Emergent Collective Properties
- For small \(N=30\), the system never displayed an ergodic wandering through state space.
- Simple cycle also occurred ocassionally. (\(\dots \rightarrow A \rightarrow B \rightarrow A \rightarrow B \rightarrow \dots\)).
- Chaotic wandering in a small region of state space.
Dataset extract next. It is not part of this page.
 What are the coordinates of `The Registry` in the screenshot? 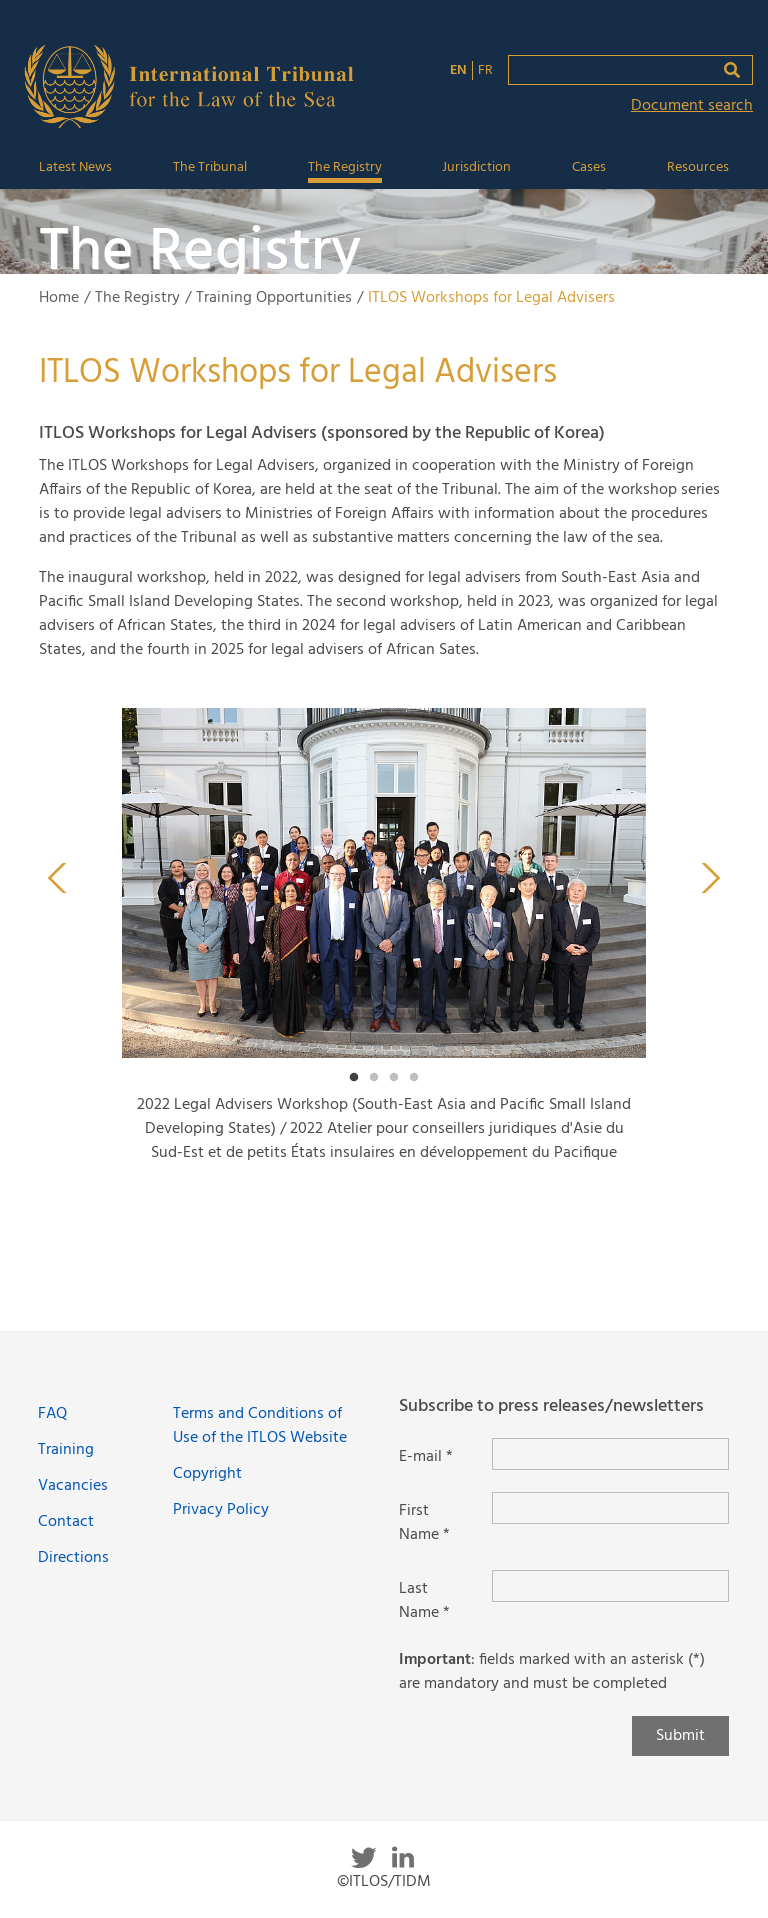 It's located at (345, 168).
- Theflow in phase space produced by this model algorithm has the properties necessary for a physical content-addressable memory whether or not \(w_{ij}\) is symmetric.
- About 0.15 N states can be simultaneously remembered before error in recall is severe.
- The phase space flow is apparently dominated by attractors, which are the nominally assigned memories, each of which dominates a substantial region around it. The flow is not entirely deterministic, and the system responds to anmbiguous starting state by a statistical choice between the memory states it most resembles.
Miscellaneous
Content-addressable Memory
The physical meaning of content-addressable memory is described by an appropriate phase space flow of the state of a system. Emergent Collective Properties of such systems:
- Can correctly yield an entire memory from any subpart of sufficient size;
- Asynchronous parallel processing;
- Generalization;
- Familiarity recognition;
- Categorization;
- Error correction;
- Time sequence retention.
- Weakly sensitive to detailes of the modeling and/or failure of individual devices.
In many physical systems, the nature of the emergent collective properties is insensitive to the details inserted in the model (e.g., collisions are essential to generate sound waves, but any reasonable interatomic force law will yield appropriate collisions).
Monte Carlo Calculations
Monte Carlo methods vary, but tend to follow a particular pattern:
- Define a domain of possible inputs;
- Generate inputs randomly from a probability distribution over the domain;
- Perform a deterministic computation of the outputs;
- Aggregate the results.
Hanmming Distance
The number of places in which the digits are different.